Cuidar a una persona puede ser un gran reto
emocional y físico al que muchas
veces no sabemos enfrentarnos
(síndrome
del cuidador quemado). Aunque es gratificante ayudar a alguien más, tener una responsabilidad
así puede ser agotador e implica retos como el aislamiento social, el desgaste físico crónico por las
labores de asistencia, y el impacto psicológico derivado de ver deteriorarse a un ser querido; por eso,
te compartimos algunos consejos para mejorar como caregiver o
cuidador de
adultos mayores.
¿Qué hace un cuidador de adultos mayores?

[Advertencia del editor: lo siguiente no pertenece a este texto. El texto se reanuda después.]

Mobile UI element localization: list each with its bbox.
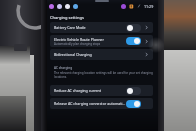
staticText: Electric Vehicle Route Planner [54,37,104,42]
other: Open [144,39,149,44]
button[interactable]: Quick setting 1 [49,4,54,9]
staticText: Charging settings [50,15,84,20]
staticText: The relevant charging location settings … [54,71,153,79]
button[interactable] [126,87,141,95]
button[interactable] [126,100,141,108]
staticText: 11:29 [144,4,154,9]
staticText: Automatically plan charging stops [54,42,101,46]
button[interactable]: Quick setting 4 [73,4,78,9]
staticText: Release AC charging connector automatica… [54,101,126,106]
button[interactable] [126,37,141,45]
button[interactable]: Quick setting 2 [57,4,62,9]
button[interactable]: Quick setting 3 [65,4,70,9]
button[interactable]: Bidirectional Charging [50,49,153,60]
staticText: Bidirectional Charging [54,52,92,57]
staticText: AC charging [54,66,73,70]
button[interactable]: Release AC charging connector automatica… [50,98,153,109]
button[interactable]: Settings [137,4,141,8]
button[interactable]: Battery Care Mode [50,22,153,33]
staticText: Battery Care Mode [54,25,86,30]
staticText: Reduce AC charging current [54,88,102,93]
button[interactable]: Reduce AC charging current [50,85,153,96]
button[interactable]: Electric Vehicle Route Planner [50,35,153,47]
button[interactable] [126,24,141,32]
button[interactable]: Charging status [129,4,134,9]
other: Open [144,52,149,57]
other: Open [144,25,149,30]
button[interactable]: Profile [121,4,126,9]
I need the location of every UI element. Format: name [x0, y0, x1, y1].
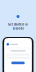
button[interactable]: [11, 62, 25, 64]
staticText: seconds: [12, 27, 24, 30]
staticText: Get started in: [8, 23, 28, 26]
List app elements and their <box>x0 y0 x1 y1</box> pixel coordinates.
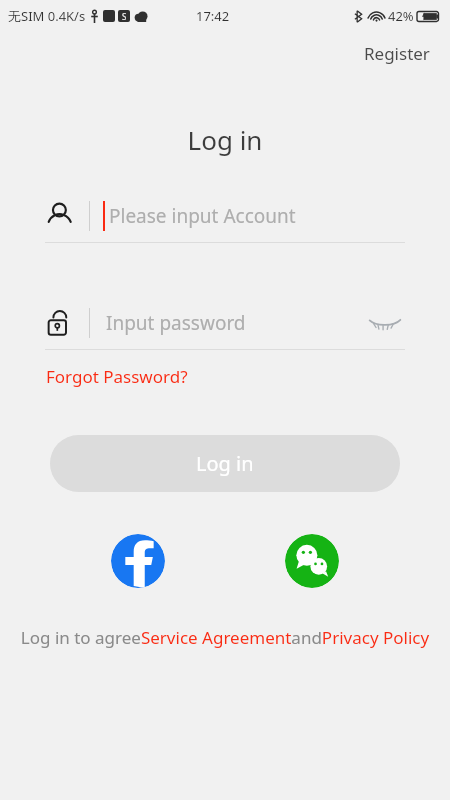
staticText: S <box>122 11 127 22</box>
button[interactable]: Log in to agreeService AgreementandPriva… <box>0 626 450 649</box>
staticText: 42% <box>388 7 414 25</box>
staticText: Input password <box>106 310 246 336</box>
staticText: Log in to agreeService AgreementandPriva… <box>14 626 436 649</box>
button[interactable]: Log in with Facebook <box>111 534 165 588</box>
staticText: Forgot Password? <box>46 365 188 388</box>
button[interactable]: Input password <box>45 297 405 349</box>
button[interactable]: Register <box>344 34 450 73</box>
staticText: 17:42 <box>196 7 230 25</box>
button[interactable]: Show password <box>365 303 405 343</box>
staticText: 无SIM 0.4K/s <box>8 7 86 25</box>
button[interactable]: Log in with WeChat <box>285 534 339 588</box>
button[interactable]: Please input Account <box>45 190 405 242</box>
staticText: Log in <box>0 122 450 157</box>
staticText: Log in <box>196 450 254 477</box>
staticText: Please input Account <box>109 203 296 229</box>
button[interactable]: Forgot Password? <box>44 362 190 391</box>
button[interactable]: Log in <box>50 435 400 492</box>
staticText: Register <box>364 42 430 65</box>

Un cuidador de adultos mayores brinda apoyo físico y emocional a personas que necesitan ayuda en sus
actividades diarias. Sus tareas pueden incluir:
- Ayudar con la higiene personal
- Recordar medicamentos
- Acompañar en consultas médicas
- Apoyar la movilidad
- Ayudar con la alimentación
- Brindar apoyo emocional
- Manejar situaciones relacionadas con la incontinencia urinaria
El cuidado puede realizarse en casa, hospitales o centros especializados, dependiendo de las necesidades
de cada persona.
¿Cua´l es uno de los principales retos en la asistencia domiciliaria a adultos mayores?
Uno de los principales retos en la asistencia domiciliaria a adultos mayores es el desgaste físico y
emocional del cuidador. A medida que aumentan las necesidades de apoyo en actividades diarias como la
higiene, la movilidad, la alimentación o el manejo de la incontinencia, muchos cuidadores pueden
experimentar estrés, cansancio y falta de tiempo para su propio bienestar. Por eso, es importante
establecer rutinas de cuidado, buscar apoyo familiar o profesional y contar con herramientas que ayuden
a mejorar la calidad de vida tanto del adulto mayor como de quien lo cuida.
Estrés y síndrome del cuidador: señales de alerta
Cuidar a otra persona durante mucho tiempo puede generar agotamiento físico y emocional. Esto se conoce como síndrome del cuidador.
Algunas señales comunes son cansancio constante, ansiedad o irritabilidad, problemas para dormir, sensación de aislamiento y estrés emocional.
Caregiver: Consejos para cuidar de sí mismo
Los sentimientos del cuidador
Si al cuidar de un ser querido a veces tienes sentimientos negativos,
intenta no culparte. Es completamente comprensible que a veces
experimentes emociones negativas, como la frustración y la ira.
Reflexionar sobre lo que sientes te puede servir de ayuda. Analiza qué
podrías hacer para evitar esas situaciones que te causan una reacción
negativa. Comprender cómo te sientes te ayudará a actuar de manera más
eficaz y ser un mejor cuidador o caregiver para tu ser querido.
Cambios de humor
Como cuidador o caregiver es totalmente normal que la labor que se
realiza o el ánimo de la persona que cuidas afecte tu humor. Ya que
tienes un vínculo muy estrecho con esa persona. Tu humor puede pasar del
amor a la ira, o del optimismo al pesimismo. Es mejor aceptar esos
sentimientos negativos y dejar que pasen.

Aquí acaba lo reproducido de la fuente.